The following summary by editor Clare Moss with Laurence Toltz was written to introduce people to the nine-step program in Your Money or Your Life, a best seller book about transforming your relationship with money and achieving financial independence. It was life-changing for me when I first devoured it 25 years ago because it gives us a practical way to achieve a fulfilling life that is consistent with our personal beliefs and values. I heartily encourage you to read this summary and consider whether this book is for you.
Ask yourself these questions:
- Do you have enough money?
- Are you spending enough time with family and friends?
- Do you come home from your job full of life?
- Do you have time to participate in things you believe are worthwhile?
- If you were laid off from your job, would you see it as an opportunity?
- Are you satisfied with the contribution you have made to the world?
- Are you at peace with money?
- Does your job reflect your values?
- Do you have enough savings to see you through six months of normal living expenses?
Is your life whole? Do all the pieces — your job, your expenditures, your relationships, your values — fit together?
If you answered, ‘no’ to even one of these questions, read on.
The purpose of Your Money or Your Life is to transform your relationship with money. That relationship encompasses more than just your earning, spending, debts and savings; it also includes the time these functions take in your life.

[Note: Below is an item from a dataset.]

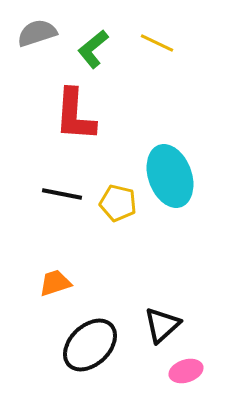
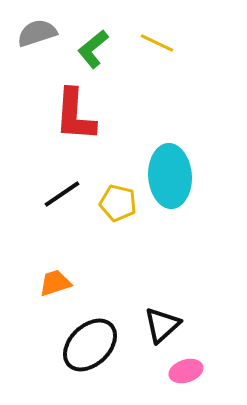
cyan ellipse: rotated 16 degrees clockwise
black line: rotated 45 degrees counterclockwise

In addition, your relationship with money is reflected in the sense of satisfaction and fulfillment that you can get from your connection to your family, your community and the planet.

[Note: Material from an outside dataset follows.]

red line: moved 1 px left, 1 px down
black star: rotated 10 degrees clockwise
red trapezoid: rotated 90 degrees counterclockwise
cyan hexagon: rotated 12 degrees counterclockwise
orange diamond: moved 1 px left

Once you have changed the nature and function of your interaction with money, through following the steps, your relationship with money will be transformed — you will reach new levels of comfort, competence and consciousness around money.

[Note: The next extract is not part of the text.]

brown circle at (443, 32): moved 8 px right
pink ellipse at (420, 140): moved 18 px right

Many books on money are available today. What these books have in common is that they assume your financial life functions separately from the rest of your life. This book is about putting it all back together. It is about integration, a ‘whole systems’ approach to your life. It will take you back to basics — the basics of making your spending (and hopefully your saving) of money into a clear mirror of your life values and purpose. It is about the most basic of freedoms — the freedom to think for yourself.
What you can expect from this book
Through the hundreds of letters we’ve received, we know some of the ways people’s lives have been enriched by following the program in this book.
- They finally understand the basics of money.
- They reconnect with old dreams and find ways to realize them.
- With a great sense of freedom and relief, they learn how to distinguish between the essentials and the excess in all areas of their lives and how to unburden themselves.
- They find their relationship with their mates and children improve.
- Their new financial integrity resolves many inner conflicts between their values and their lifestyles.
- Money ceases to be an issue in their lives, and they finally have the intellectual and emotional space to take on issues of greater importance.
- At a tangible level, they retire their debts, increase their savings and are able to live happily within their means.
- They increase the amount of their ‘free time’ by reducing expenses and the amount of time on the job.
- They stop buying their way out of problems and instead use such challenges as the opportunity to learn new skills.
- Overall, they heal the split between their money and their life — and life becomes one integrated whole.
The old road map for money has trapped us in the very vehicle that was supposed to liberate us from toil. The landmarks of the old road map were clear: ‘nine to five till you’re sixty-five’; ‘owe your soul to the company store’, pushing for a higher ‘standard of living’ regardless of moral, ethical, emotional, cultural, spiritual, marital, environmental and political consequences.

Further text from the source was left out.